**Problem requirements:** The lines below, from the one holding "от 12000 р." through the one holding "quartier d'affaires", are to be restated word for word, with all images left out.

Top of Data for the task

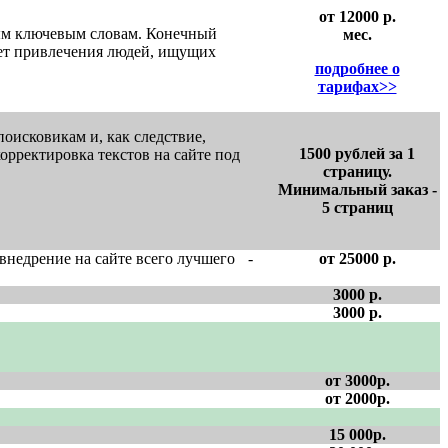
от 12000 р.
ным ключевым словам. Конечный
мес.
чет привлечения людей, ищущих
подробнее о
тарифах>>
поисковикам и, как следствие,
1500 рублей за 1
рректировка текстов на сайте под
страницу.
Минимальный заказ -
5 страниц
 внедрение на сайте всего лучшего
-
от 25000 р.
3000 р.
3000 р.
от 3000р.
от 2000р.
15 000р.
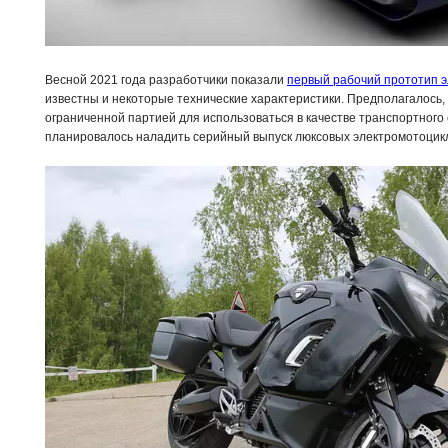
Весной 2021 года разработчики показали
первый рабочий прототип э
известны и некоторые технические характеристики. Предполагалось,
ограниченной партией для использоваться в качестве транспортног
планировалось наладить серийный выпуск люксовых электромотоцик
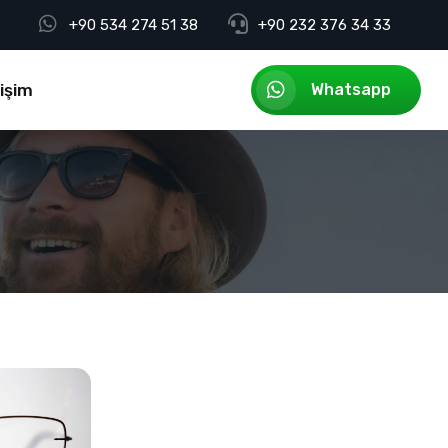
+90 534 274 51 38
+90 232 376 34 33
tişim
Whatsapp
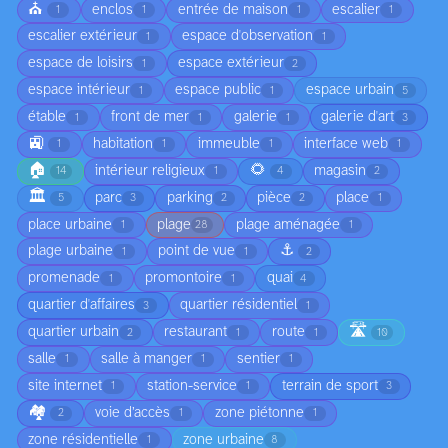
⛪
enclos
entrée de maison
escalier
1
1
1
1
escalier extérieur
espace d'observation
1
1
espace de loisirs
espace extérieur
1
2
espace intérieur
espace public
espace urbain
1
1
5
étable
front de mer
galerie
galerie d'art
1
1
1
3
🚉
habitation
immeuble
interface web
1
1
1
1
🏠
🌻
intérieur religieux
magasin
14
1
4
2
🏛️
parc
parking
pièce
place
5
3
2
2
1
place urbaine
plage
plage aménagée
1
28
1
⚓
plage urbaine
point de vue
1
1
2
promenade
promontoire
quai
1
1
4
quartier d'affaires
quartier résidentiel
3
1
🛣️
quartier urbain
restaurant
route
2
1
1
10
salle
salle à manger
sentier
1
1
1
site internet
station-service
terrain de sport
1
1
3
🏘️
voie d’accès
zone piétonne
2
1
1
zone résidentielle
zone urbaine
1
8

Bottom of Data for the task
Top of Data for the task

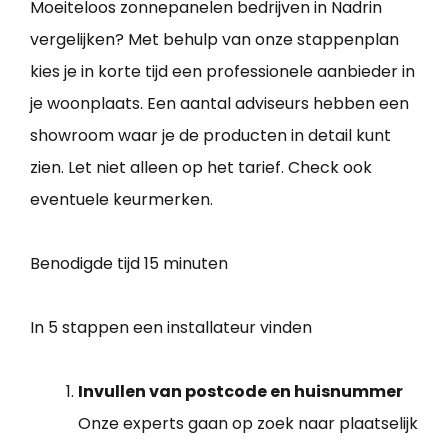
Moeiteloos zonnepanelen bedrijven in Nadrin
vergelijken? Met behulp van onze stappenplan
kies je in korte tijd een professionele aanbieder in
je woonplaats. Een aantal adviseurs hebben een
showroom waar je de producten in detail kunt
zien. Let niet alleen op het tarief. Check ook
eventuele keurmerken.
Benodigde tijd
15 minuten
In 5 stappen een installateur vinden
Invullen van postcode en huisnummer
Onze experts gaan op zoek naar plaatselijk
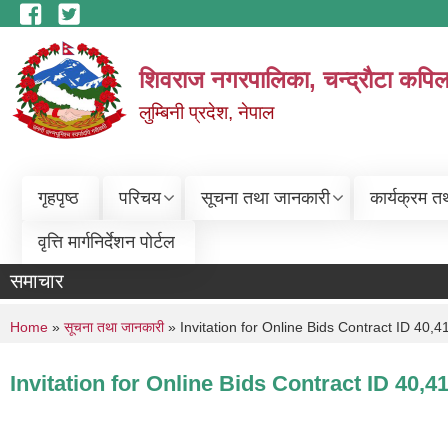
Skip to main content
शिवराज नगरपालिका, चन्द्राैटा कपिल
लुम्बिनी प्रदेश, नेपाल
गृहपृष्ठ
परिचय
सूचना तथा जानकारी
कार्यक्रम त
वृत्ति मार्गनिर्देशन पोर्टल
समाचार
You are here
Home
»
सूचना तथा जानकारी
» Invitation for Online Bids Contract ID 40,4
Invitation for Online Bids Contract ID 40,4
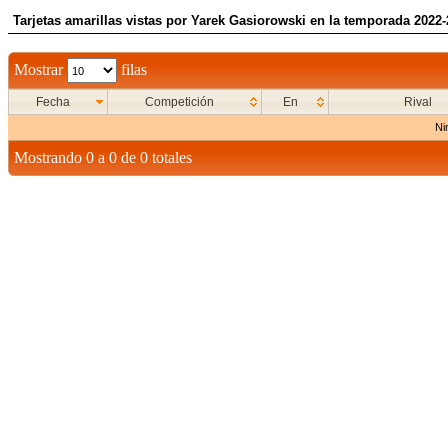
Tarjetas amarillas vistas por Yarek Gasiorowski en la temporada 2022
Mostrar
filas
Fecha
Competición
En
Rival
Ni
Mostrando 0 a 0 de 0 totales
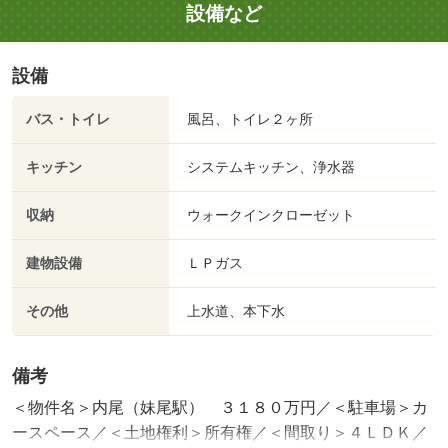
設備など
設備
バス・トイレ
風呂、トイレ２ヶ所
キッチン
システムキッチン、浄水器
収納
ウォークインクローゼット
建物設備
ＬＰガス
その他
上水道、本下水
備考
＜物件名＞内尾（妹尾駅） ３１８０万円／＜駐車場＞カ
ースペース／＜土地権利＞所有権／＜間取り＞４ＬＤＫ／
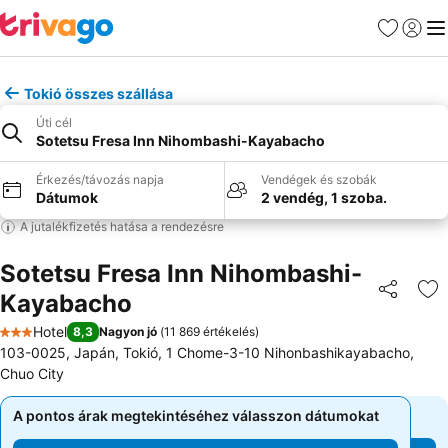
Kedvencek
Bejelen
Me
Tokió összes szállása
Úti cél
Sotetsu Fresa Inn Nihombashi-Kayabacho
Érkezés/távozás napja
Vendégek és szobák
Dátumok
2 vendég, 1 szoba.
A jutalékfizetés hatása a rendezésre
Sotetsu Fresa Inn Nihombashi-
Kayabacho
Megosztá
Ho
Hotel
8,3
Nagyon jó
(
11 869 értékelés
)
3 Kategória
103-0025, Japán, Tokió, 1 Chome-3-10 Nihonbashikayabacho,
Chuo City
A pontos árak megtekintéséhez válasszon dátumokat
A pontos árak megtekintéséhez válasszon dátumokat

Bottom of Data for the task

**Result:**
от 12000 р.
ным ключевым словам. Конечный
мес.
чет привлечения людей, ищущих
подробнее о
тарифах>>
поисковикам и, как следствие,
1500 рублей за 1
рректировка текстов на сайте под
страницу.
Минимальный заказ -
5 страниц
 внедрение на сайте всего лучшего
-
от 25000 р.
3000 р.
3000 р.
от 3000р.
от 2000р.
15 000р.
Весной 2021 года разработчики показали
первый рабочий прототип э
известны и некоторые технические характеристики. Предполагалось,
ограниченной партией для использоваться в качестве транспортног
планировалось наладить серийный выпуск люксовых электромотоцик
+90 534 274 51 38
+90 232 376 34 33
tişim
Whatsapp
⛪
enclos
entrée de maison
escalier
1
1
1
1
escalier extérieur
espace d'observation
1
1
espace de loisirs
espace extérieur
1
2
espace intérieur
espace public
espace urbain
1
1
5
étable
front de mer
galerie
galerie d'art
1
1
1
3
🚉
habitation
immeuble
interface web
1
1
1
1
🏠
🌻
intérieur religieux
magasin
14
1
4
2
🏛️
parc
parking
pièce
place
5
3
2
2
1
place urbaine
plage
plage aménagée
1
28
1
⚓
plage urbaine
point de vue
1
1
2
promenade
promontoire
quai
1
1
4
quartier d'affaires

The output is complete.